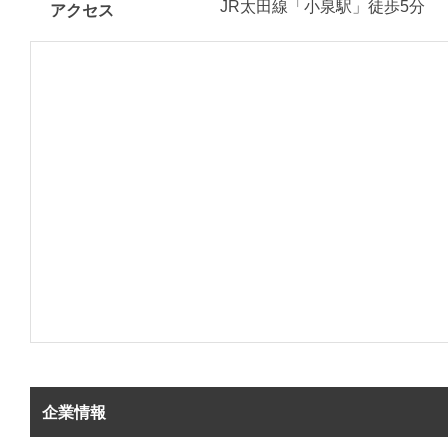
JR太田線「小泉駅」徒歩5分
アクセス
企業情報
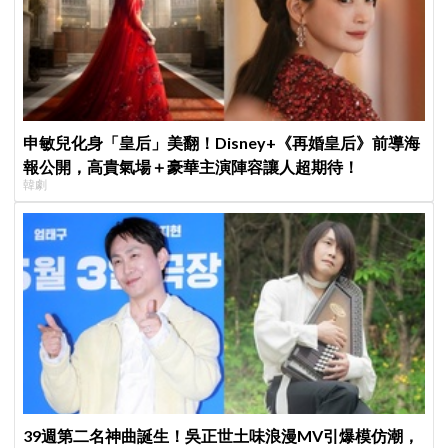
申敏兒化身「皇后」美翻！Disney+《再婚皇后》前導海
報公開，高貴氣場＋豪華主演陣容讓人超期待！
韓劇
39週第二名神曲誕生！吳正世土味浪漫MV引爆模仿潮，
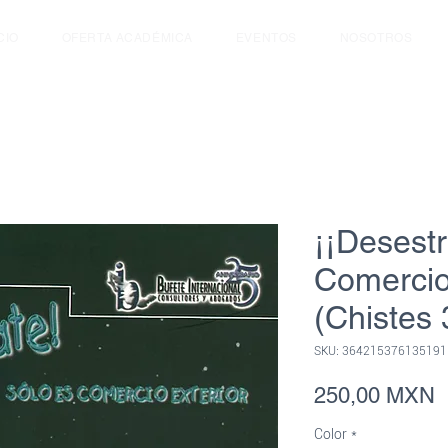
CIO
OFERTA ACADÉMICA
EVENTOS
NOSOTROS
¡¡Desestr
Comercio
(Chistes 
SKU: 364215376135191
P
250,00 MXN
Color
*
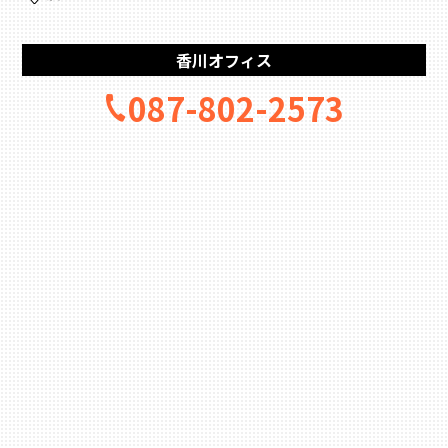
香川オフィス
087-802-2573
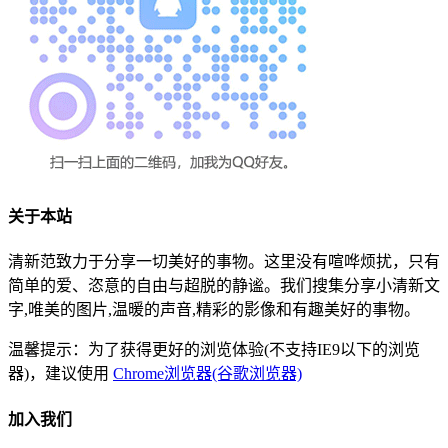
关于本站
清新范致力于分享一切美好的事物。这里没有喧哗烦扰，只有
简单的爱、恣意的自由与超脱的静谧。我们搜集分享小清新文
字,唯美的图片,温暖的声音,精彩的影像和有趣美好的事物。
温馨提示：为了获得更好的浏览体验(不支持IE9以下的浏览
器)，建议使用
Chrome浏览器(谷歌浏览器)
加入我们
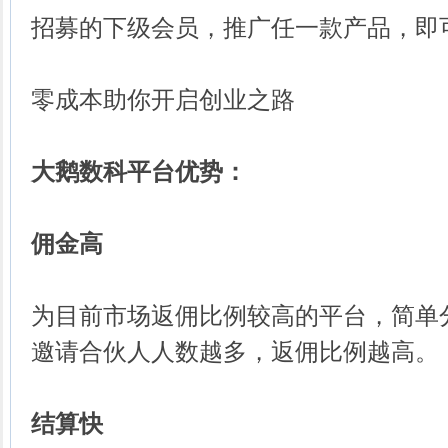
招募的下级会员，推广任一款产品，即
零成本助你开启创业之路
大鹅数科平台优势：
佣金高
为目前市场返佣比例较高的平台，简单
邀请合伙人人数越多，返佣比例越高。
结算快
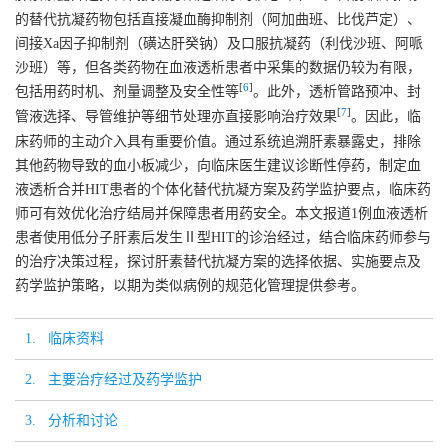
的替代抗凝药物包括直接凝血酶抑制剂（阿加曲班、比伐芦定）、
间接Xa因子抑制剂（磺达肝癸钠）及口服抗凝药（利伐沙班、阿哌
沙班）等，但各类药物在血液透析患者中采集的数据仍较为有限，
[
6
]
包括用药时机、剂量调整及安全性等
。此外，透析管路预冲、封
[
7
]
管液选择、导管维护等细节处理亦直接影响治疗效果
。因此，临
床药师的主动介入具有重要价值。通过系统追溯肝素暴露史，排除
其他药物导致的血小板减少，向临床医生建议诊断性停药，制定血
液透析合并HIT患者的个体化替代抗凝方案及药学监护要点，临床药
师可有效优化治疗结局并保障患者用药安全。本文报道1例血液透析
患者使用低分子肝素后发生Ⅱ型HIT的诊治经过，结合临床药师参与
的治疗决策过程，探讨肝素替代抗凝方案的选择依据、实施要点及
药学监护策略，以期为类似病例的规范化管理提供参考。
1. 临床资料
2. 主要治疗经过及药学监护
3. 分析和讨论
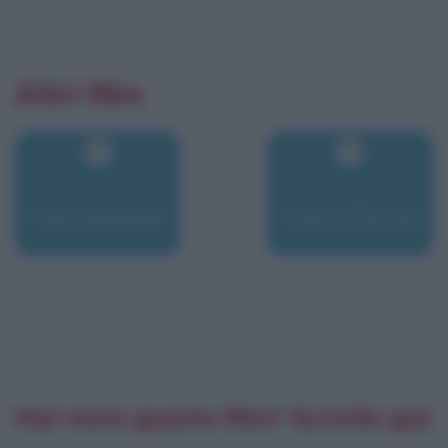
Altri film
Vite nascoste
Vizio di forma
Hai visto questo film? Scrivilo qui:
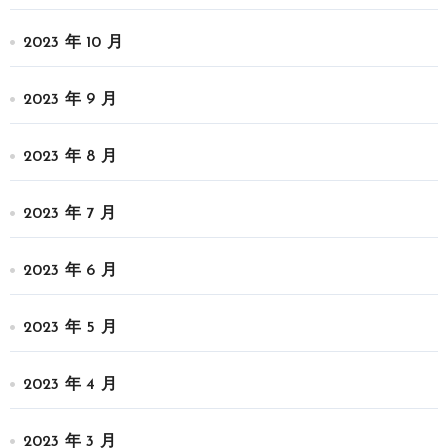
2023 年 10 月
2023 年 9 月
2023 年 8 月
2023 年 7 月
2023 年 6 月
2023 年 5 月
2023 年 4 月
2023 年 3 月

▬▬▬▬▬▬

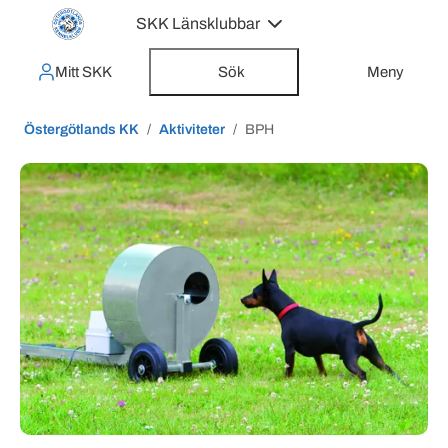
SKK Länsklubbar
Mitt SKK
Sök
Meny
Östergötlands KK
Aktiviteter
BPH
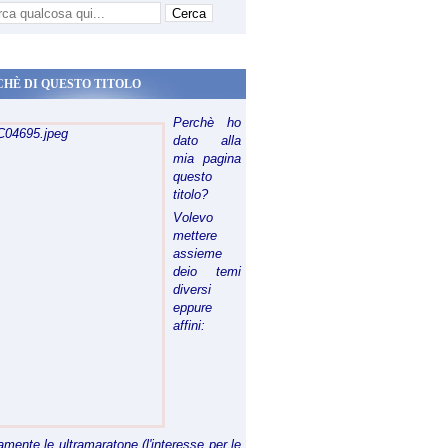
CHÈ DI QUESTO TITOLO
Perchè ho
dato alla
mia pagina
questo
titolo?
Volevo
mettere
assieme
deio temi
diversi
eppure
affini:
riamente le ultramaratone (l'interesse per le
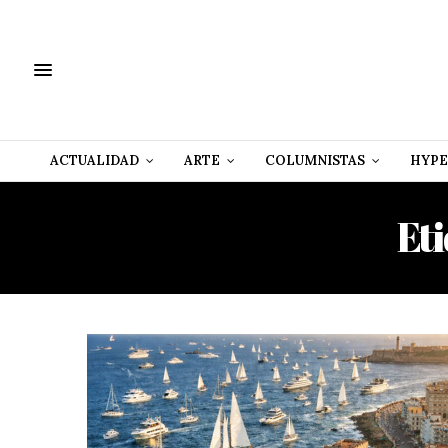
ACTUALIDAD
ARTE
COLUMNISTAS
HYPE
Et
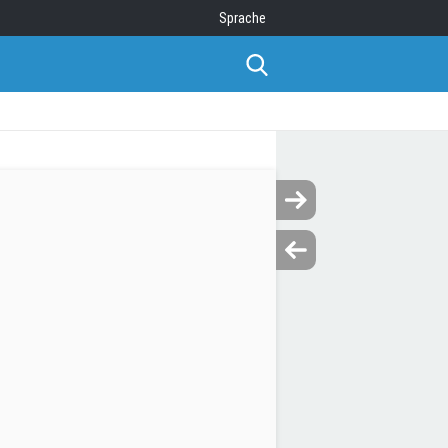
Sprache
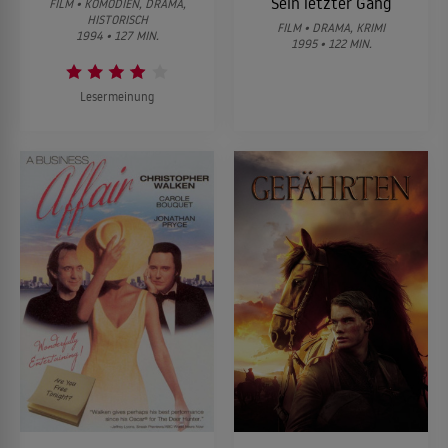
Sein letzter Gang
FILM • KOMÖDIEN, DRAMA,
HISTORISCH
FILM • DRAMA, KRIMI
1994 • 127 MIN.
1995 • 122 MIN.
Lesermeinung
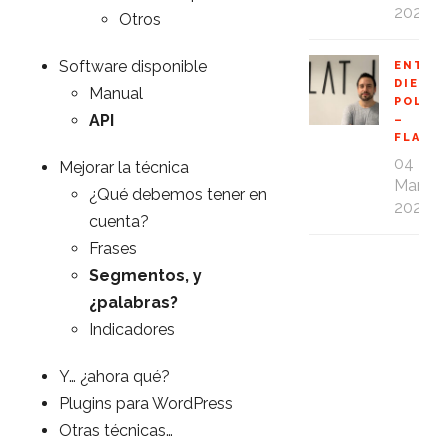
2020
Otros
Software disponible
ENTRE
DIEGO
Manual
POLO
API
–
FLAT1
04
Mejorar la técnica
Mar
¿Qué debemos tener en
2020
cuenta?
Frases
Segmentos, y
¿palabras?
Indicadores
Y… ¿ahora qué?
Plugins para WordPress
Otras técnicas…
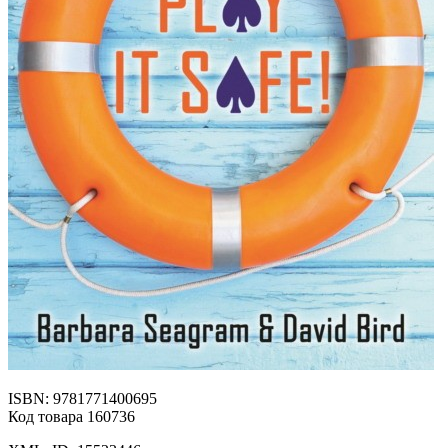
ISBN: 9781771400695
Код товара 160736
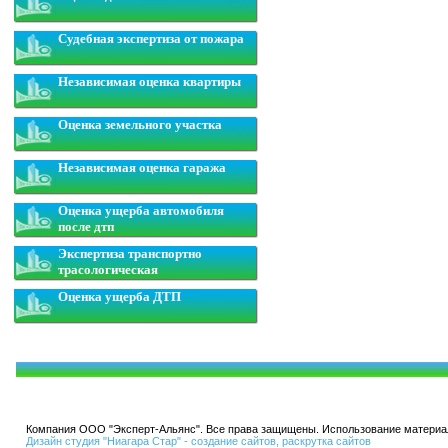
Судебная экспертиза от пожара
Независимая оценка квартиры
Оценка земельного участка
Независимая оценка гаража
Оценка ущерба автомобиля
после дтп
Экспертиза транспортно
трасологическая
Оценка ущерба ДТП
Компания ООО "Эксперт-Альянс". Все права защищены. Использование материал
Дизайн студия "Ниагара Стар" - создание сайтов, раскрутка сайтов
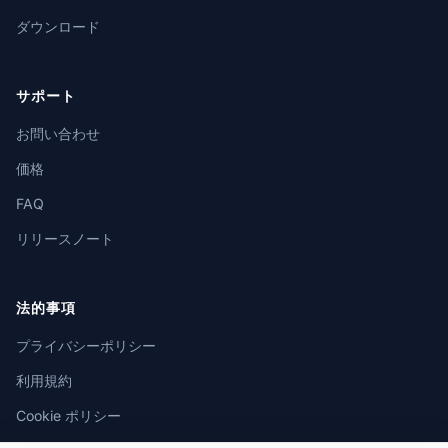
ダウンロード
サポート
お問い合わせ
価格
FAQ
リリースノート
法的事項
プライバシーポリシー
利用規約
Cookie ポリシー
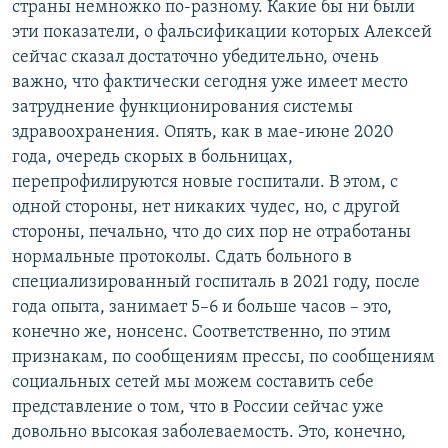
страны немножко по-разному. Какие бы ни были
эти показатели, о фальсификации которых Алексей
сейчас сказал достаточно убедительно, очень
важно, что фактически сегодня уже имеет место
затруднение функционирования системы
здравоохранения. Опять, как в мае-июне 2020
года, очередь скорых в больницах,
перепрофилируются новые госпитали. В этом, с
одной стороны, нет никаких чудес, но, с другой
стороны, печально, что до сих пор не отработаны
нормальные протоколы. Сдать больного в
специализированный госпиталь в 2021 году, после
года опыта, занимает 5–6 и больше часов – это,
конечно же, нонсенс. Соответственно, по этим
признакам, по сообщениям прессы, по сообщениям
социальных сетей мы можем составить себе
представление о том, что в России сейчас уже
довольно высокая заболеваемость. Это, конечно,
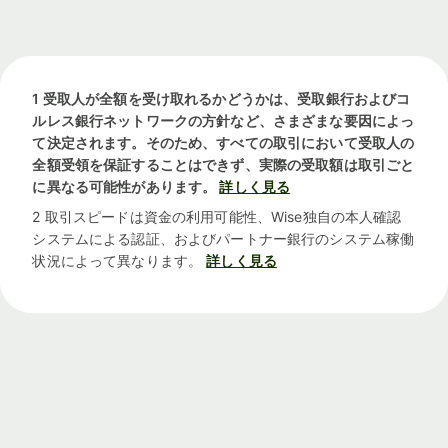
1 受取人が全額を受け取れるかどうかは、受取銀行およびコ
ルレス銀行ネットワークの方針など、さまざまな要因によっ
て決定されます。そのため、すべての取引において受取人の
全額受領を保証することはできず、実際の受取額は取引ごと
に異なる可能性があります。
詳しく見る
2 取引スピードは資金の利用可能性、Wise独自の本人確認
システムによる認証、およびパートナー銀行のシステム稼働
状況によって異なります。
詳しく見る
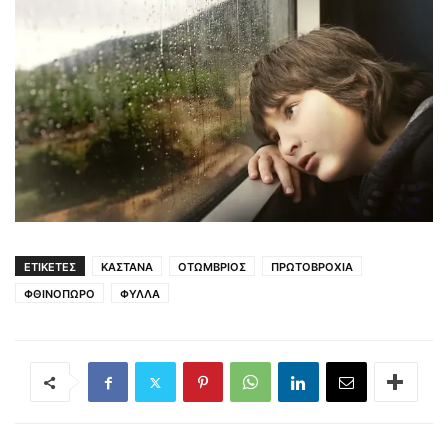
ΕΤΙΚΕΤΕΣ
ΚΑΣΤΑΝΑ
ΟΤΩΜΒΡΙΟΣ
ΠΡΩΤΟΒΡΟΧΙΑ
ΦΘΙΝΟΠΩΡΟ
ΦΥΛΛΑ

▬▬▬▬▬▬

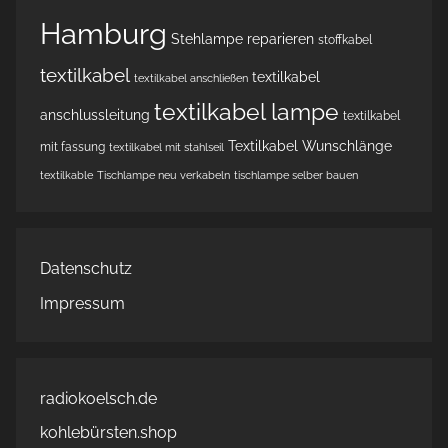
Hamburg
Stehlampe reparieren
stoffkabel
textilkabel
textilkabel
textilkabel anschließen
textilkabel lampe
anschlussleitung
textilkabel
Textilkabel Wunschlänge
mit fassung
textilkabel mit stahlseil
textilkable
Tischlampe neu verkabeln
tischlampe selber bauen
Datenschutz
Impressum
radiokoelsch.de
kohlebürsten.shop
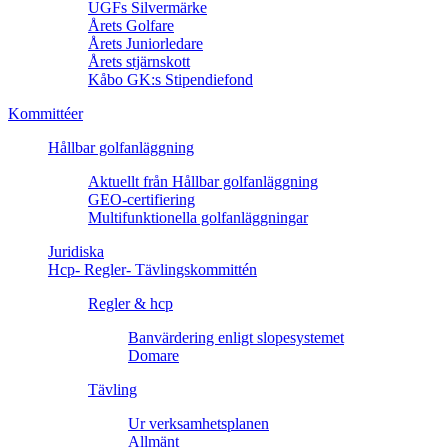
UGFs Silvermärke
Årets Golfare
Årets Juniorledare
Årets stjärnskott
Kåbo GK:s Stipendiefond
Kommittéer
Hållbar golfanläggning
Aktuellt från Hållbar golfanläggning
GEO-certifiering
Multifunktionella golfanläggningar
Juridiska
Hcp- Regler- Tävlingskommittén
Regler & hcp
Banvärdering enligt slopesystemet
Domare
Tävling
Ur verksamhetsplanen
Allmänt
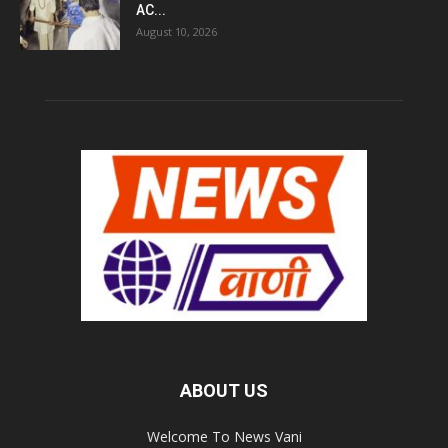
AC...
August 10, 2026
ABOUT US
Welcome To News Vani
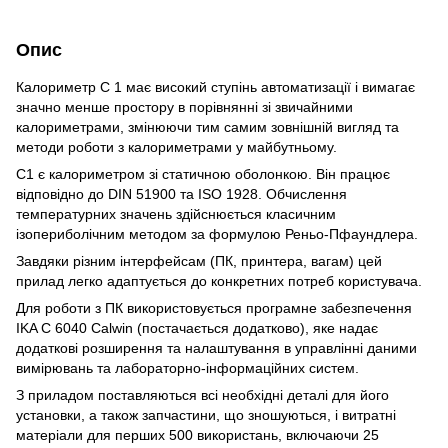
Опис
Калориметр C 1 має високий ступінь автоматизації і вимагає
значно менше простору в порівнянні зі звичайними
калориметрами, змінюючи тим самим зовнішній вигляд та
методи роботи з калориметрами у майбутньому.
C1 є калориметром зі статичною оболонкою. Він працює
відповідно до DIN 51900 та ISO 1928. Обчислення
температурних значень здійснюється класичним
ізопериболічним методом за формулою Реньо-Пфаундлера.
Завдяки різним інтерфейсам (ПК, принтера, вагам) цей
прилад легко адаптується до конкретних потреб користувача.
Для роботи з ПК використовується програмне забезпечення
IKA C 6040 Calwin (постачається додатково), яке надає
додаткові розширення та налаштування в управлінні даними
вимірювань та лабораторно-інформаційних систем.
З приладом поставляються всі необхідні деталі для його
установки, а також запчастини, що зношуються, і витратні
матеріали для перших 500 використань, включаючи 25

▬▬▬▬▬▬

» **What to work on**
In the data above, find the line containing "Banvärdering enligt slopesystemet" and the line containing "матеріали для перших". Repeat those two lines and everything between them exactly, minus the pictures.

» **Finished task**
Banvärdering enligt slopesystemet
Domare
Tävling
Ur verksamhetsplanen
Allmänt
AC...
August 10, 2026
ABOUT US
Welcome To News Vani
Опис
Калориметр C 1 має високий ступінь автоматизації і вимагає
значно менше простору в порівнянні зі звичайними
калориметрами, змінюючи тим самим зовнішній вигляд та
методи роботи з калориметрами у майбутньому.
C1 є калориметром зі статичною оболонкою. Він працює
відповідно до DIN 51900 та ISO 1928. Обчислення
температурних значень здійснюється класичним
ізопериболічним методом за формулою Реньо-Пфаундлера.
Завдяки різним інтерфейсам (ПК, принтера, вагам) цей
прилад легко адаптується до конкретних потреб користувача.
Для роботи з ПК використовується програмне забезпечення
IKA C 6040 Calwin (постачається додатково), яке надає
додаткові розширення та налаштування в управлінні даними
вимірювань та лабораторно-інформаційних систем.
З приладом поставляються всі необхідні деталі для його
установки, а також запчастини, що зношуються, і витратні
матеріали для перших 500 використань, включаючи 25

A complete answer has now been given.